Coaches had the same mindset about Oshie's specialty. The Americans appreciated what he brought to the team in general, but they loved his shootout process. He was like the team's ace in the hole, a guy who habitually hits it out of the park when it was needed most.
The "some point" that Poile talked about came Saturday when Oshie converted four of six shootout chances against Russian goalie Sergei Bobrovsky to give the Americans a wildly entertaining 3-2 shootout win against the Russians.
"I've never seen anything quite like that," said U.S. defenseman Ryan McDonagh. "I never knew he had that in his repertoire, all of those moves."
Oshie scored right after U.S. goalie Jonathan Quick stood his ground to force Ilya Kovalchuk to miss for the second time in four chances.
"I think I aged two years in that shootout," U.S. coach Dan Bylsma said.
In the NHL this season, Oshie is 7-for-10 in shootout attempts, with two game-deciding goals. U.S. captain Zach Parise said he felt nervous for Oshie.
Unlike in the NHL where a player shoots only once, international rules allow for using the same player over and over once three different players have been used.
At one point, Pavel Datsyuk scored to give Russia a 2-1 lead in the shootout. Oshie had to score on his next shot, or Russia would have won. He did.
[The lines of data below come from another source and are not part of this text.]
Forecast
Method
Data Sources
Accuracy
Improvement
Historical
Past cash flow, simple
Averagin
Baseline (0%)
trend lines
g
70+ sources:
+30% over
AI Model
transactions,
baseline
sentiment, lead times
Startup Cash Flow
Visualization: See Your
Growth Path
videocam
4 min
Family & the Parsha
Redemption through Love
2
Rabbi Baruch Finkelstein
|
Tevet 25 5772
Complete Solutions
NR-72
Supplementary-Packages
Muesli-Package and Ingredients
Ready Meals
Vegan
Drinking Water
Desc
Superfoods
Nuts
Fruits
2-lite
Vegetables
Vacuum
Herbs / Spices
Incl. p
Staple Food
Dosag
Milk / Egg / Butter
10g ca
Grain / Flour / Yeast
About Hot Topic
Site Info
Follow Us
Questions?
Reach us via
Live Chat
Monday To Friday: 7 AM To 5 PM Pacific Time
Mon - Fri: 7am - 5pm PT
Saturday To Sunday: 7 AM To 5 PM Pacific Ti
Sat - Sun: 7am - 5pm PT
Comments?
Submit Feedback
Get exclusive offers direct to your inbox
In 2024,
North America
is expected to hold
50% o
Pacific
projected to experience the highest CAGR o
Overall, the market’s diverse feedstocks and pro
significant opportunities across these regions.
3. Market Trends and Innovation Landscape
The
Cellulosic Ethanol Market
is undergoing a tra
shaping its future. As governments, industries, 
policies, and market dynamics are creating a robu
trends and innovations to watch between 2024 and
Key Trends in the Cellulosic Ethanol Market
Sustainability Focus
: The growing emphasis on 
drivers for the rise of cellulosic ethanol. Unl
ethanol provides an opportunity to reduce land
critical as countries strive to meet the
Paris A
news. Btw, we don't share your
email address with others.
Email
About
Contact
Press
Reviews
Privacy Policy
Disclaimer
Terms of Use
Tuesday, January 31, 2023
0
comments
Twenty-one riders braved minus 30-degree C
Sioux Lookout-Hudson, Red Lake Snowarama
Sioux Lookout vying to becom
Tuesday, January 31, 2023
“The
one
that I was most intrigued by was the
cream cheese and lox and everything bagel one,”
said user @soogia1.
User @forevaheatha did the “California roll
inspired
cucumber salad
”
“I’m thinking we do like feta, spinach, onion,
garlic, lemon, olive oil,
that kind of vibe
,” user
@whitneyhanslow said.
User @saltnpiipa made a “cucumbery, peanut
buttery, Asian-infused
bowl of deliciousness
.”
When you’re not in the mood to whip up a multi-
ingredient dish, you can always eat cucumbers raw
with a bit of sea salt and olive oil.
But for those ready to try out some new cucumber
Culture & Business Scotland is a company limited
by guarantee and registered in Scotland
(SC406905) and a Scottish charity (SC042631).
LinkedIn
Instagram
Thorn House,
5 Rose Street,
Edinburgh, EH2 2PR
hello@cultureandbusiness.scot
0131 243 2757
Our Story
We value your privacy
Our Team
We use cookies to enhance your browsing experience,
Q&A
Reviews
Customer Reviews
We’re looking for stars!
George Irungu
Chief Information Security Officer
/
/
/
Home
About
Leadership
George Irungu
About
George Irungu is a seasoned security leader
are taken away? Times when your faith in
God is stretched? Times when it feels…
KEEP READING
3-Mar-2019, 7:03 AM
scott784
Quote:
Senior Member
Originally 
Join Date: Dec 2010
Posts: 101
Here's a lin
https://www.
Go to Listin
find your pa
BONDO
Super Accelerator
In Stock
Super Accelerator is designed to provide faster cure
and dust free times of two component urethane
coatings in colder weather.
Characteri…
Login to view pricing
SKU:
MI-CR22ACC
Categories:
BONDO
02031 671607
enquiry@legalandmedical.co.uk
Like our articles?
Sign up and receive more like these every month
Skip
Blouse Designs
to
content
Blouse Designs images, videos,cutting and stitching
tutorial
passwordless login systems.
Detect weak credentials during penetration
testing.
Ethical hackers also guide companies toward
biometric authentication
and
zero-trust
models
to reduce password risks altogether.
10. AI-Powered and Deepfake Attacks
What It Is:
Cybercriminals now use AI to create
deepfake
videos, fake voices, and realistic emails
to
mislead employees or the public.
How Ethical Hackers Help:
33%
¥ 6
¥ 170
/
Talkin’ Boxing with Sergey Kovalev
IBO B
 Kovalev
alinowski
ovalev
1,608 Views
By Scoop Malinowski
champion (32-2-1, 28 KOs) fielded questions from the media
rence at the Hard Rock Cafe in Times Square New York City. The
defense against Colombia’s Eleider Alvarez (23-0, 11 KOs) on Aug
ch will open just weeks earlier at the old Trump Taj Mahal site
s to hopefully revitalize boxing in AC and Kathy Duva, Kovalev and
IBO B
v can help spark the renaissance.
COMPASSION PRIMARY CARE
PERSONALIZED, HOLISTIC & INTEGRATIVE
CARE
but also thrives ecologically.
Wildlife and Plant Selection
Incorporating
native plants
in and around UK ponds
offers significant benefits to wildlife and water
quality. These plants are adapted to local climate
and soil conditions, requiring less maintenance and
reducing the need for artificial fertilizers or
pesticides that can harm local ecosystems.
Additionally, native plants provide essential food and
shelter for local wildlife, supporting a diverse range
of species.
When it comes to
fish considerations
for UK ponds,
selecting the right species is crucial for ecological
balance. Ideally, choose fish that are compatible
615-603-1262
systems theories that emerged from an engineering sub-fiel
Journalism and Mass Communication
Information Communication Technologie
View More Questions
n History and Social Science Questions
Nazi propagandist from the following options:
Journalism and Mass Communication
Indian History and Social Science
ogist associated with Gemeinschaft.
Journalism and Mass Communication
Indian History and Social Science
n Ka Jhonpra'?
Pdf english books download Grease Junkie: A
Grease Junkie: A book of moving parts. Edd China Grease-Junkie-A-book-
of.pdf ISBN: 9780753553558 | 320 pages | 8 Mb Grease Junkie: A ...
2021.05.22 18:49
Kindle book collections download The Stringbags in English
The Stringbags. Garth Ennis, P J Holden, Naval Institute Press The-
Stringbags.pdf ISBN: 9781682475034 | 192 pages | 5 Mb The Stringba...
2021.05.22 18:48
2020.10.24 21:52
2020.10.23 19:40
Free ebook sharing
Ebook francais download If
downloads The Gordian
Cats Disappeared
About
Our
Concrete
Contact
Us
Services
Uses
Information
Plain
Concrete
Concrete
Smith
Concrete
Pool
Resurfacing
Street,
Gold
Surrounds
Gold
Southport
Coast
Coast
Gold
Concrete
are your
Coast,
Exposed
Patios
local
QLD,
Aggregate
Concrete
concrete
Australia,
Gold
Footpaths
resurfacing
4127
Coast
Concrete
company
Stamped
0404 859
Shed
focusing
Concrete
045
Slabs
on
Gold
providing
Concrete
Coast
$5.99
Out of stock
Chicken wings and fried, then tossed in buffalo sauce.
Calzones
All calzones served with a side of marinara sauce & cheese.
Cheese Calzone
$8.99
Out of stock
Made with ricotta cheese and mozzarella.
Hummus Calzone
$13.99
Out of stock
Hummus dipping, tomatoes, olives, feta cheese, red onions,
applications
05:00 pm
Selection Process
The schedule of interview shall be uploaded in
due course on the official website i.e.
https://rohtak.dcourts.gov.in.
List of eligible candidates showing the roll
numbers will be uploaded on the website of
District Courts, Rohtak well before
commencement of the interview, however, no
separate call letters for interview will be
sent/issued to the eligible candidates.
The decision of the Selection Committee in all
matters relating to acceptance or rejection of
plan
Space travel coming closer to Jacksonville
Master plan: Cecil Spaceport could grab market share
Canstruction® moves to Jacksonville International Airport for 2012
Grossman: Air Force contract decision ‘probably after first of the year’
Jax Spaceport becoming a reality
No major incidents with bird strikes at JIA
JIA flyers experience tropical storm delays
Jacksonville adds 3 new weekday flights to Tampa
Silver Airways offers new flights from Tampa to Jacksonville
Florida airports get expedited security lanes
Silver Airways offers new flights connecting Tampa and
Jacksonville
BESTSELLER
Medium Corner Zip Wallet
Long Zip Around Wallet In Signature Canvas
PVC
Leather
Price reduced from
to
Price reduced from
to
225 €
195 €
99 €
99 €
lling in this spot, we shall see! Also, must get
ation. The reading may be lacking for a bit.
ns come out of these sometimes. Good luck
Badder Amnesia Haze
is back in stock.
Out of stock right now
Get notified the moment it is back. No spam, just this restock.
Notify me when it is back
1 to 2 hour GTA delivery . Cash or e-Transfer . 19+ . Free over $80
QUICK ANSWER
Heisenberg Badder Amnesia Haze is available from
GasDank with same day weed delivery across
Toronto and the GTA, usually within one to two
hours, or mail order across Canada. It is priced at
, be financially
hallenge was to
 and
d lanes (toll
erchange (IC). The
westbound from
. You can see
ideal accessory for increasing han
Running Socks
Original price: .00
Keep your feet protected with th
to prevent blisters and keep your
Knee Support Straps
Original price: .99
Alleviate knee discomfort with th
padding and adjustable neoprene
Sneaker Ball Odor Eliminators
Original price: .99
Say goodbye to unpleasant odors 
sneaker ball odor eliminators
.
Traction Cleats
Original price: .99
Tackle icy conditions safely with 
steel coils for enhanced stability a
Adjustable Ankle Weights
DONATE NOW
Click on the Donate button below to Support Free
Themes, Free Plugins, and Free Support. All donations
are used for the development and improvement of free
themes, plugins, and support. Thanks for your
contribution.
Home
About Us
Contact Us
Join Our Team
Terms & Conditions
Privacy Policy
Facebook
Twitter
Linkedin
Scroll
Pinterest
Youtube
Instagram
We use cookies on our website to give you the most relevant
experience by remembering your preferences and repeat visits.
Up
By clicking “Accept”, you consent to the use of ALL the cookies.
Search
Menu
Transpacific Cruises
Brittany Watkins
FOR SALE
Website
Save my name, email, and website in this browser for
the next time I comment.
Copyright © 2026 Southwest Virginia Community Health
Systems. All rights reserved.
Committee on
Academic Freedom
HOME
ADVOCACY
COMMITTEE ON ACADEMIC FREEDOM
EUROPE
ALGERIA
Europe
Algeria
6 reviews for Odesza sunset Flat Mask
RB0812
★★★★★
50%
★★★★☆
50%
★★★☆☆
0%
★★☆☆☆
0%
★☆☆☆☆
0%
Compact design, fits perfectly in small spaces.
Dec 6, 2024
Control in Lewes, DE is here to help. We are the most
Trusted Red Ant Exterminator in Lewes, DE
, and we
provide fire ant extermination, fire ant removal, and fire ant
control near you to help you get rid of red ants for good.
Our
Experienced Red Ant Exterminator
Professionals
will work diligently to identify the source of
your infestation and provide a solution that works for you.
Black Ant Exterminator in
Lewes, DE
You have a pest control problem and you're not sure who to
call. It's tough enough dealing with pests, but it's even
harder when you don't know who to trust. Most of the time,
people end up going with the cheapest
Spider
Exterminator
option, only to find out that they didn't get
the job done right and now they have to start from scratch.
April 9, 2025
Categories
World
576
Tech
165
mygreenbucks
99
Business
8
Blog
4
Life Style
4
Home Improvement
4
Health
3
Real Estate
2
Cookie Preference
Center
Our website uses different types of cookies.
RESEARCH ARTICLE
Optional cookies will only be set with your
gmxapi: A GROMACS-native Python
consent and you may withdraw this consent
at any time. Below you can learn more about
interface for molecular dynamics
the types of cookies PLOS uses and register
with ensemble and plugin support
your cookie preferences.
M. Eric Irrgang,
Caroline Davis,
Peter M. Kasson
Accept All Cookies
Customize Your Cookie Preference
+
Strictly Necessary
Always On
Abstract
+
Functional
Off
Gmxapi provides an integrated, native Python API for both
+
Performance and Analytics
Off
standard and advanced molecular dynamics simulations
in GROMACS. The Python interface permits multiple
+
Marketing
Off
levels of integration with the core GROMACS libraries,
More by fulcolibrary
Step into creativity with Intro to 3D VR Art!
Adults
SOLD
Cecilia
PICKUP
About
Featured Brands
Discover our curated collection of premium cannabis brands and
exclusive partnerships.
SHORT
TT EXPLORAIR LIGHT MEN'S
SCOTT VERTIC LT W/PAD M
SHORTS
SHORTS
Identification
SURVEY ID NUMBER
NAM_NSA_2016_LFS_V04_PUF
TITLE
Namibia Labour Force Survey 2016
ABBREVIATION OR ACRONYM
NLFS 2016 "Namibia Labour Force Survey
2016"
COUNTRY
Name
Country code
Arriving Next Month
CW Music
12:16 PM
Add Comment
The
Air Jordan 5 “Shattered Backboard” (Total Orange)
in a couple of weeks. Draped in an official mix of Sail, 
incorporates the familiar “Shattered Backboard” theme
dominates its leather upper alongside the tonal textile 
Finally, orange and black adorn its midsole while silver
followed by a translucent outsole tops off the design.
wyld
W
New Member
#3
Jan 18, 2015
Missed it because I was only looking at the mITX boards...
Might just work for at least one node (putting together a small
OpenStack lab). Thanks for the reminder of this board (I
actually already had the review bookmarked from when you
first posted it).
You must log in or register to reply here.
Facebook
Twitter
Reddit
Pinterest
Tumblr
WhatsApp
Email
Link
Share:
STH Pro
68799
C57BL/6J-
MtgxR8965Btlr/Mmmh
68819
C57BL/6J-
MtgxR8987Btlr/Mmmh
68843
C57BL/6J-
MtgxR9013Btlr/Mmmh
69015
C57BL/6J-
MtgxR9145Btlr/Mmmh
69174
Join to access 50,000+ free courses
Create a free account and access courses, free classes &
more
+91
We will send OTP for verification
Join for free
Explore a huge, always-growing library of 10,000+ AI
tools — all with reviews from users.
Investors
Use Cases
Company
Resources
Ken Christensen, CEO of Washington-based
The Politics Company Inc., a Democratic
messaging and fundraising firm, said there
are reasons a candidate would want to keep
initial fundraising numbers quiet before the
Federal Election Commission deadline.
"It was somewhat of a chess match – he kept him guessing," said U.S. center Joe Pavelski, who missed his shootout attempt.
Oshie doesn't recall ever facing Bobrovsky in a shootout.
"I was just trying to think of something to do," Oshie said.
U.S. goalie Jonathan Quick wasn't surprised by Oshie's performance. "I've faced him a few times in the shootout and I didn't do well against him," he said.
Backes said he has seen that move 1,000 times in St. Louis Blues practices.
"It kind of makes me chuckle when I see it," Backes said, adding, "His hockey sense is off the charts and he makes plays. Today, he got to do it in front of a lot of spectators here and back home."
A crowd of 11,678, including Russian President Vladimir Putin, was on the edge of their seats for the entire game that was intense and hard fought from the opening faceoff.